Consumers for Paper Options fought back. The group warned that changing the default from paper to electronic delivery would "Confuse potentially millions of investors who suddenly stop seeing important printed fund performance material from investment firms."
"Ask Congress to stop the SEC from impeding access to paper-based investment materials," the group's website blared.
Consumers for Paper Options seems to have won for now, the SEC's reported pullback suggests.
If you're not familiar with how Washington works, you might be baffled that such a group exists. But if you understand how the sausage is made, you've probably guessed what Consumers for Paper Options really is: a front group for the companies and unions that profit from the federally required mailing of unread and unwanted materials. They defend tree-killers.
Consumers for Paper Options is based out of 8 E Street Southeast on Capitol Hill, and its executive director is John Runyan. The paper trail is pretty easy to follow. That's the address of Runyan Public Affairs, a lobbying shop. Of note among Runyan's three clients are timber giant Rayonier, Inc., and the Envelope Manufacturers Association.
Runyan set up his own lobbying shop in 2009 after leaving the employ of International Paper.
The envelope and paper lobby don't get all the credit, though. The AFL-CIO — specifically the National Association of Letter Carriers — lobbied to keep the paper prospectuses flying.
Of course it was lawmakers from Maine, historically a timber capital of the U.S., who carried the ball for the paper lobby — excuse me, for the Consumers for Paper Options. Republican Senator Susan Collins worried about "confusion and potential financial discord among the Americans who receive these financial disclosures," the Wall Street Journal reported.
This is almost laughable: A D.C. lobbyist forming a sham "consumer" protection to fight for federal rules requiring more paper and envelopes be wasted, while getting paid by the envelope lobby.
But the envelope CEOs and the paper lobbyists aren't the only ones who care about keeping this junkmail flowing. Those paper mills that exist in the U.S. are deeply threatened by digitization. Among the shrinking list of things that go on paper these days are things the government forces people to put on paper. Allow mutual funds to mail fewer prospectuses, and those paper mills will lose a significant amount of work.
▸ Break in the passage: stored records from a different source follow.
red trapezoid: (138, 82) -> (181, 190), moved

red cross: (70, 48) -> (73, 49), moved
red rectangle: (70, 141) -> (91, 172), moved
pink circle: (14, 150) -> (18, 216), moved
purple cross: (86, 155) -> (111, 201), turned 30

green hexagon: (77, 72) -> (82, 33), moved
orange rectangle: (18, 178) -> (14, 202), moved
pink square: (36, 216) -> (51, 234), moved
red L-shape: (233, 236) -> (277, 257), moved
The employees at these mills will see their hours reduced, if they're not simply laid off. The added costs of mailing me unwanted paper nibbles away the value of my retirement account, but is a tiny uptick in my 401(k) really worth laying off paper mill worker in East Millinocket, Maine?
This argument is emotionally compelling, and it may even be convincing until you remember the essence of it: that the government should require waste — literal waste, gratiuitous destruction of assets — in order to preserve the jobs of the people who create an unwanted product.
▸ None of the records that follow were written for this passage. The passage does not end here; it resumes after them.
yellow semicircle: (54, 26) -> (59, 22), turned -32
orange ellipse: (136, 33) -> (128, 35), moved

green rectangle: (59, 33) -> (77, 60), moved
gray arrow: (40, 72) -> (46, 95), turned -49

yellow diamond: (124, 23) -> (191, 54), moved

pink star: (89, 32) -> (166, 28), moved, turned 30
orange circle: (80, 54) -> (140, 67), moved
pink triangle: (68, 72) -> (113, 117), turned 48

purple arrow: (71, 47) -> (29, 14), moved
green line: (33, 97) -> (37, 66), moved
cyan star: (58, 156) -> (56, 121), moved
Here's the thing about the federal rule requiring the mailing of the prospectus: It's absurd and wasteful, and it differs only in degree from most subsidies whose defenders use the same "save the jobs" rhetoric.
Export-Import Bank board-member-turned lobbyist Dan Renberg told me during a debate that while on Ex-Im's board: "I always tried to think of some employee somewhere in this country, maybe works on a line at the Deere Works in Waterloo, Iowa, and I thought maybe that guy is able to buy a better baseball glove for his 8-year-old son," because Ex-Im is subsidizing Deere's exports.
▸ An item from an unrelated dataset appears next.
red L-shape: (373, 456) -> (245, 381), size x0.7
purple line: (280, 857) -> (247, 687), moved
But Ex-Im loan guarantees push capital away from where the market would have allocated it and towards the politically favored buyers (such as Air China). Insofar as the government is worse at picking good investments than the market is, that's waste.
The federal ethanol mandate supports many jobs in the corn and ethanol industry. It's also extremely wasteful. Any regulation that requires tons of paperwork creates paperwork jobs, which are deadweight loss as far as the economy is concerned, but food on the table as far as some regulators and compliance officers are concerned.
In the paper story, we see that it's absurd for the government to mandate waste in order to make jobs for people to create and ship waste. This should make us reflect on other mandates, regulations and subsidies.
We should be thankful to Consumers for Paper Options for revealing so clearly the true nature of Washington.